An important mechanism involved in chronic hepatitis, regardless of its cause, is oxidative damage. This damage results from the release of oxygen free radicals from inflammatory and immune cells during the inflammatory process. Oxygen free radicals are toxic to cells, as they damage the membranes surrounding living cells, their nuclei, and other organelles, ultimately leading to cell death. This explains why antioxidants are crucial in preventing and treating chronic liver inflammation.

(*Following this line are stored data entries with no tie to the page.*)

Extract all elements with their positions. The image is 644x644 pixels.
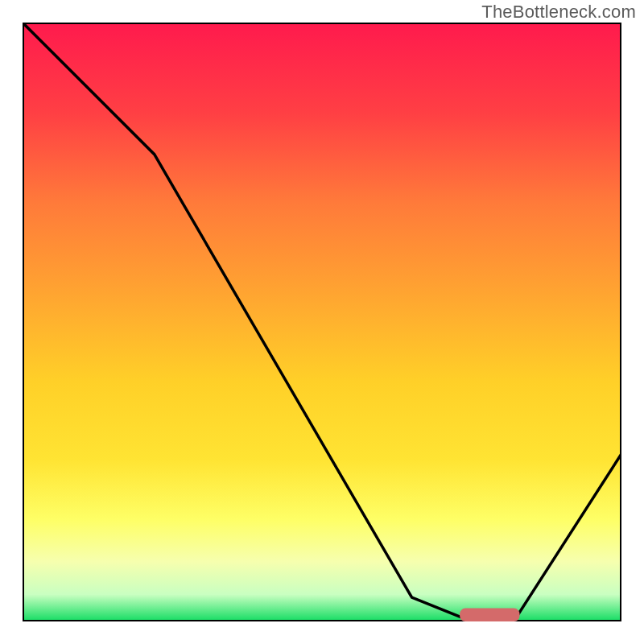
bottleneck-chart <box>23 23 621 621</box>
plot-area <box>23 23 621 621</box>
optimal-range-marker <box>460 609 519 621</box>
watermark-label: TheBottleneck.com <box>481 2 636 23</box>
chart-container: TheBottleneck.com <box>0 0 644 644</box>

Treating Chronic Hepatitis
Treatment of chronic hepatitis in dogs depends partly on the underlying cause, if known. The first-choice treatment for chronic idiopathic hepatitis (where an autoimmune mechanism is suspected) is steroid therapy, typically with prednisolone. Corticosteroids have anti-inflammatory and antifibrotic effects, helping to combat inflammation and prevent hepatic fibrosis. However, glucocorticoids also have several unwanted side effects and are contraindicated when an infectious cause is identified, as these drugs suppress the immune response, which can help fight the infection, especially in the early stages of chronic hepatitis. A safer alternative to glucocorticoids is UDCA (ursodeoxycholic acid), a natural bile acid produced in the liver and secreted with bile into the small intestine to aid fat digestion. UDCA has been shown to have a positive effect on liver function through several mechanisms: it prevents hepatic cells from undergoing apoptosis, enhances bile flow, promotes the excretion of toxins accumulated in the liver, modulates the immune system by reducing the immune response, and increases the production of glutathione (GSH) and metallothionein, which play an essential role in preventing oxidative damage.

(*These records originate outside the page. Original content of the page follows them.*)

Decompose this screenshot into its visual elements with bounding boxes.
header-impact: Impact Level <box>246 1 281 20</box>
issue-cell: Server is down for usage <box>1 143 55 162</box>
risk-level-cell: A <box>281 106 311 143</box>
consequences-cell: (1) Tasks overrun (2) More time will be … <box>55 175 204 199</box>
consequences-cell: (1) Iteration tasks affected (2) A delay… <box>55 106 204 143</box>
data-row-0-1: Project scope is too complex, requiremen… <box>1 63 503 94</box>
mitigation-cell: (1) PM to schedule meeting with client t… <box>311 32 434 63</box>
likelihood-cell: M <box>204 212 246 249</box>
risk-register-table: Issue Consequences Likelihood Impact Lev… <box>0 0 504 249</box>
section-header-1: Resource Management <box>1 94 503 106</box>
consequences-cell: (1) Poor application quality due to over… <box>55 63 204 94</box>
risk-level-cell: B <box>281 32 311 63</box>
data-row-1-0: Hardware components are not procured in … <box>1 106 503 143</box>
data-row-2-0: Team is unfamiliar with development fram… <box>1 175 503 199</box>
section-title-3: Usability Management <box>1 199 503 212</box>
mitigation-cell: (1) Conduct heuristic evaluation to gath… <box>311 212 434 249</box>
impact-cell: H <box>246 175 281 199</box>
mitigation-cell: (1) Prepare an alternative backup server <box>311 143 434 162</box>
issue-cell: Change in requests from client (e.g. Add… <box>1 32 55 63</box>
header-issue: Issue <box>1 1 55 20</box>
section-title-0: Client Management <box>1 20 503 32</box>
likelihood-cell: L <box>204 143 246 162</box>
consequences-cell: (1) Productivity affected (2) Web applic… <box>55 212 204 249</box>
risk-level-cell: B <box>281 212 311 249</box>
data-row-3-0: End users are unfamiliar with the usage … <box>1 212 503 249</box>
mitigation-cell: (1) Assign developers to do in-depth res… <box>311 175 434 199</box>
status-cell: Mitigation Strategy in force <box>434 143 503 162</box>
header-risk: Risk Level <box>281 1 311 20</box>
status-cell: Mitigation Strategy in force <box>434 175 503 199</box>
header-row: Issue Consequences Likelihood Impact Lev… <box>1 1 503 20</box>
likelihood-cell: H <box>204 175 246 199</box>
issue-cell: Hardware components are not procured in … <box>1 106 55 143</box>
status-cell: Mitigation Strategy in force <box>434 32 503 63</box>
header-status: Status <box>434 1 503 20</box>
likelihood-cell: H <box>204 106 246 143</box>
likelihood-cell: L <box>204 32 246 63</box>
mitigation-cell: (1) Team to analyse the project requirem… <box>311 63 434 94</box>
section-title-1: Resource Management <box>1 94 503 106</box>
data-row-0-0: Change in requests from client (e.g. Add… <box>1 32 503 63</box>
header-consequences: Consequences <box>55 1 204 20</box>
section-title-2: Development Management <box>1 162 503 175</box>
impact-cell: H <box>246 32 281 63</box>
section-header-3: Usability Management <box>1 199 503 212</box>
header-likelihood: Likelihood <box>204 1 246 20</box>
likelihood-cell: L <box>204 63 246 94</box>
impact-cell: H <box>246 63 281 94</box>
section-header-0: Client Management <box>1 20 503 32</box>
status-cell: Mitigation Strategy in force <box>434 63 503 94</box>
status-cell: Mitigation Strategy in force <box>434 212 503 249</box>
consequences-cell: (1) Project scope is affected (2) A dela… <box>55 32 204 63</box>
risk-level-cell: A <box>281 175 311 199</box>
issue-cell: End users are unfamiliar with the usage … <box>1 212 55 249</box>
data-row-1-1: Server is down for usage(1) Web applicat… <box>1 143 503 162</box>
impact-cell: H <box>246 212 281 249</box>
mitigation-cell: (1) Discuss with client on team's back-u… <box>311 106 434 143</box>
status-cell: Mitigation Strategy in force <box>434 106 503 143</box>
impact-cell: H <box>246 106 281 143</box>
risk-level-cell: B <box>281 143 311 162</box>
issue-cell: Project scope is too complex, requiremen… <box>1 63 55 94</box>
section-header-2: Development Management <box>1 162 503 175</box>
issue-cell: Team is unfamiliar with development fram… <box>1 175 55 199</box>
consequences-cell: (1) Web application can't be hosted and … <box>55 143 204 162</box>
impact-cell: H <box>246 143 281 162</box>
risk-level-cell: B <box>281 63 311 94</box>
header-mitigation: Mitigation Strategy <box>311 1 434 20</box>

In cases of chronic hepatitis caused by copper accumulation in the liver, chelation therapy is necessary. Copper chelators, such as D-penicillamine, bind free copper and promote its excretion in the urine through the kidneys. As mentioned earlier, antioxidant therapy plays a vital role in treating most forms of chronic hepatitis by preventing liver oxidative damage. The primary antioxidants used in liver disease treatment include vitamin C, vitamin E, silymarin (the active ingredient from the fruit of milk thistle), and S-adenosyl-L-methionine (SAMe). Additionally, UDCA itself has antioxidant properties.

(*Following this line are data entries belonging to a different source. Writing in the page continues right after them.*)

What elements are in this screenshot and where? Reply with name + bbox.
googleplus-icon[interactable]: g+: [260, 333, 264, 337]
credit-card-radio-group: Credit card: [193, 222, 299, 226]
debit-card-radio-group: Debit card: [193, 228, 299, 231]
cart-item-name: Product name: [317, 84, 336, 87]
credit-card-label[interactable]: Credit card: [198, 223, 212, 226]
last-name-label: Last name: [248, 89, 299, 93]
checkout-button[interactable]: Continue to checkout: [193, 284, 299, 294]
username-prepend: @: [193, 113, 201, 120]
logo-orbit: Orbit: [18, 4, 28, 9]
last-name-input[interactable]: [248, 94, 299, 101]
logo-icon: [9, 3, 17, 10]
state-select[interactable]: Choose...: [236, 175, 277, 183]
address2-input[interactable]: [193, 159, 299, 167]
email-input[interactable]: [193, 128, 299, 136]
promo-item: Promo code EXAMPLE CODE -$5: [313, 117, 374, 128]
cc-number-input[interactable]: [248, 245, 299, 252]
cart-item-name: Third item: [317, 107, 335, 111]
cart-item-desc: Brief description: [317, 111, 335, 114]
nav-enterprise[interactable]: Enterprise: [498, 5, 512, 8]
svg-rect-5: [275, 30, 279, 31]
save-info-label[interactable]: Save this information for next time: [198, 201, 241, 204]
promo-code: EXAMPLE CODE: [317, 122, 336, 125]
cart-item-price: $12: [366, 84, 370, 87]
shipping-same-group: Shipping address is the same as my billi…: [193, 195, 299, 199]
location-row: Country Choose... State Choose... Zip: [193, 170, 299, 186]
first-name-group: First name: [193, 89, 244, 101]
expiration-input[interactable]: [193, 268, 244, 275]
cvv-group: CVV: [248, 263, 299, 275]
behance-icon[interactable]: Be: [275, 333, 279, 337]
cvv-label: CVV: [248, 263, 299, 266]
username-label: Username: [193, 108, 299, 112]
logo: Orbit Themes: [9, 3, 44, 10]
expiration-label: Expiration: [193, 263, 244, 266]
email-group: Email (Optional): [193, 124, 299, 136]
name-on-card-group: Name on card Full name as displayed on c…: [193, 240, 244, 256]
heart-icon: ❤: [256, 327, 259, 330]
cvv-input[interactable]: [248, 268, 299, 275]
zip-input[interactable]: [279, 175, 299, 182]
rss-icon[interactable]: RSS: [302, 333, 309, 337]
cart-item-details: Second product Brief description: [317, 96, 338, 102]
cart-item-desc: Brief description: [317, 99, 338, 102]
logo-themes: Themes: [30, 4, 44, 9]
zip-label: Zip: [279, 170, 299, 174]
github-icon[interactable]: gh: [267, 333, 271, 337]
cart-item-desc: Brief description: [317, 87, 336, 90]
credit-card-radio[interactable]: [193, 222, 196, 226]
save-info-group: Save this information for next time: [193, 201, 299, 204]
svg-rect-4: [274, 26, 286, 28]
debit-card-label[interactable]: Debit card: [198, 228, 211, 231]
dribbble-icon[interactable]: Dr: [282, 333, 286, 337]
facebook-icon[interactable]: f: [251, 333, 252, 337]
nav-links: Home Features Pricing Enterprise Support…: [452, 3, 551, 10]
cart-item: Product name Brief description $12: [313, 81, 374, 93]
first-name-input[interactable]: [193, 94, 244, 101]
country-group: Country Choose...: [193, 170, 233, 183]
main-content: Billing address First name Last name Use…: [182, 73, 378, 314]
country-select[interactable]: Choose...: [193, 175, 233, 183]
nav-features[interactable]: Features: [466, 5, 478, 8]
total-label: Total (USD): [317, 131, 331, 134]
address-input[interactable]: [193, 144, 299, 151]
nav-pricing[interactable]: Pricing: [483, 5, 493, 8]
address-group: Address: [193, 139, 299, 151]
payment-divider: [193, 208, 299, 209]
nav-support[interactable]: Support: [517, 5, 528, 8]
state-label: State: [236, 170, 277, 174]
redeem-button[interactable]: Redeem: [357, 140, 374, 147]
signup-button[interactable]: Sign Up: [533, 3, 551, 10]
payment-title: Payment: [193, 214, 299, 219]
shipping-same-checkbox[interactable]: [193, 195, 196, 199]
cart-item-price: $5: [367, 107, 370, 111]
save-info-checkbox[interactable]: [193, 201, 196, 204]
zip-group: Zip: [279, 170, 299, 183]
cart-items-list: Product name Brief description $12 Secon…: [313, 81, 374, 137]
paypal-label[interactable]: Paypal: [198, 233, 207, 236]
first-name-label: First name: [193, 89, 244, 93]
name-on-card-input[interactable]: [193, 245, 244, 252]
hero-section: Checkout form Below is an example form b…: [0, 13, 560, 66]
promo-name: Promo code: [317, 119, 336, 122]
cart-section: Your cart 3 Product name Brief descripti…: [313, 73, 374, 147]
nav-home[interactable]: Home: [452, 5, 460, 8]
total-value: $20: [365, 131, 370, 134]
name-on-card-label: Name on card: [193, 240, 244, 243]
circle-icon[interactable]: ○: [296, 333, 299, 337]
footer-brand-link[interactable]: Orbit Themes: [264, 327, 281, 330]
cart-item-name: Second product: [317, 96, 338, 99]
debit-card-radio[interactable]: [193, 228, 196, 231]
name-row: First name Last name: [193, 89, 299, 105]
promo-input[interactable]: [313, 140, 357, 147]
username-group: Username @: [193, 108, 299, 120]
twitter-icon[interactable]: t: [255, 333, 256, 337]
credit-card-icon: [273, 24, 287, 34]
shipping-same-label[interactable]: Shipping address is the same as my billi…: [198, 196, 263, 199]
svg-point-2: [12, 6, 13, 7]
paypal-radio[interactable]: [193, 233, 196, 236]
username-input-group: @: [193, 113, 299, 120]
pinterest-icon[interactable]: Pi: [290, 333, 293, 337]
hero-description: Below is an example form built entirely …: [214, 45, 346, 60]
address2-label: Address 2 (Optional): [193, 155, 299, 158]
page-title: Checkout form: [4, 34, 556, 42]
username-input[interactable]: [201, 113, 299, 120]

Dietary management is also crucial in treating chronic hepatitis. For instance, a low-sodium diet can help control ascites, while a low-copper diet is recommended for copper-associated hepatitis. A diet with reduced aromatic amino acids and supplemented with lactulose and soluble fiber may aid in managing hepatic encephalopathy. Commercial diets specifically formulated to support liver function are available and provide the proper energy content, reduce aromatic amino acids, and contain low levels of copper and sodium, as well as sufficient soluble fiber.
To sum up, there is no universal therapy for chronic hepatitis in dogs. Treatment must be tailored to the underlying cause of the liver inflammation and adjusted according to each individual patient’s needs. The key to successful treatment is early intervention, which can prevent total liver dysfunction and its life-threatening consequences.